## What this task involves:
What is the number of lines in this data that contain the word "each"? Give the number alone.

## Source records:
- Opening Delimiter -

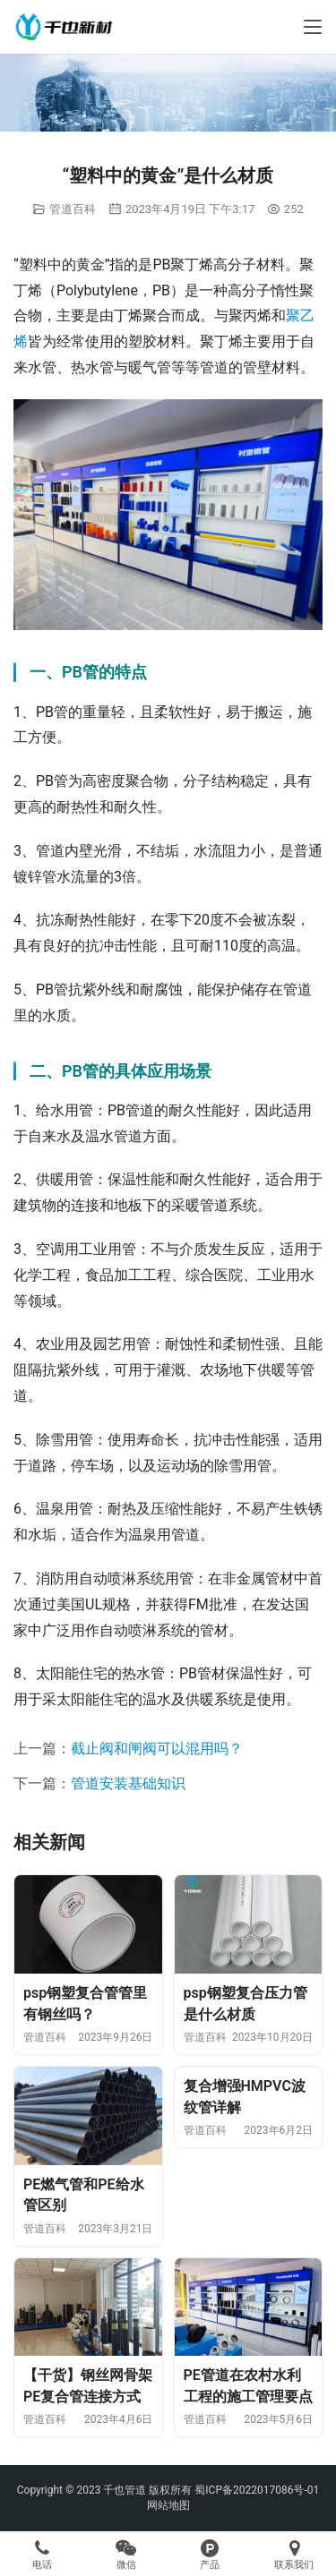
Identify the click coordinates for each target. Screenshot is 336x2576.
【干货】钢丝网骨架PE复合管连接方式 (87, 2386)
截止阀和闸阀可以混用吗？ (157, 1748)
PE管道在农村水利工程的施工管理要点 (248, 2386)
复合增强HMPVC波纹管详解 (245, 2096)
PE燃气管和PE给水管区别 (83, 2195)
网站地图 (168, 2505)
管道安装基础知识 (128, 1783)
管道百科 (72, 209)
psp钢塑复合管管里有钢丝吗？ (85, 2003)
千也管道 (124, 2490)
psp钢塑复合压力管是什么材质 (245, 2003)
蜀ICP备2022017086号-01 (256, 2490)
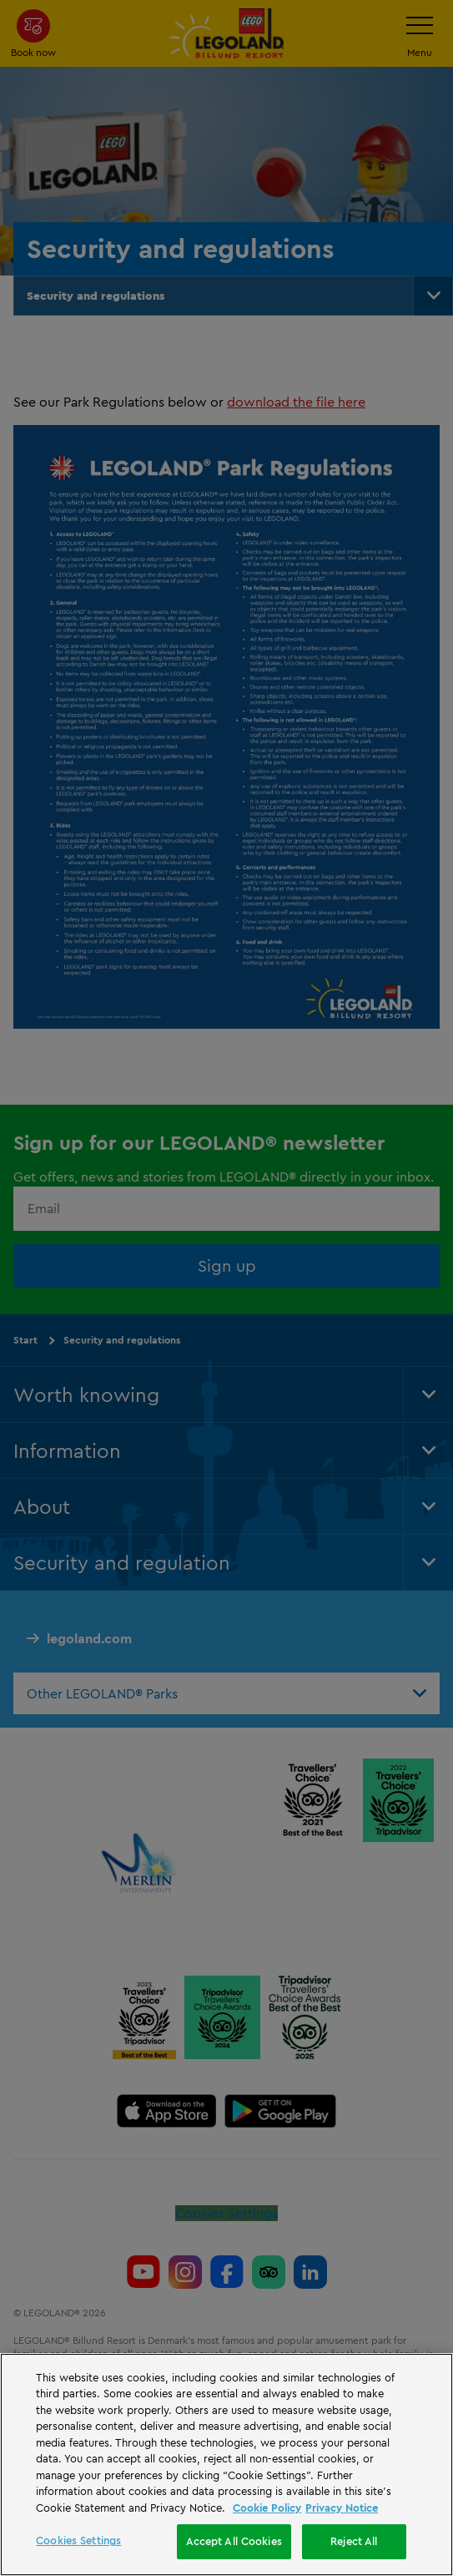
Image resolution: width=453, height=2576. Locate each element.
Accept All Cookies (234, 2541)
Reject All (353, 2541)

- Closing Delimiter -

## Answer section:
2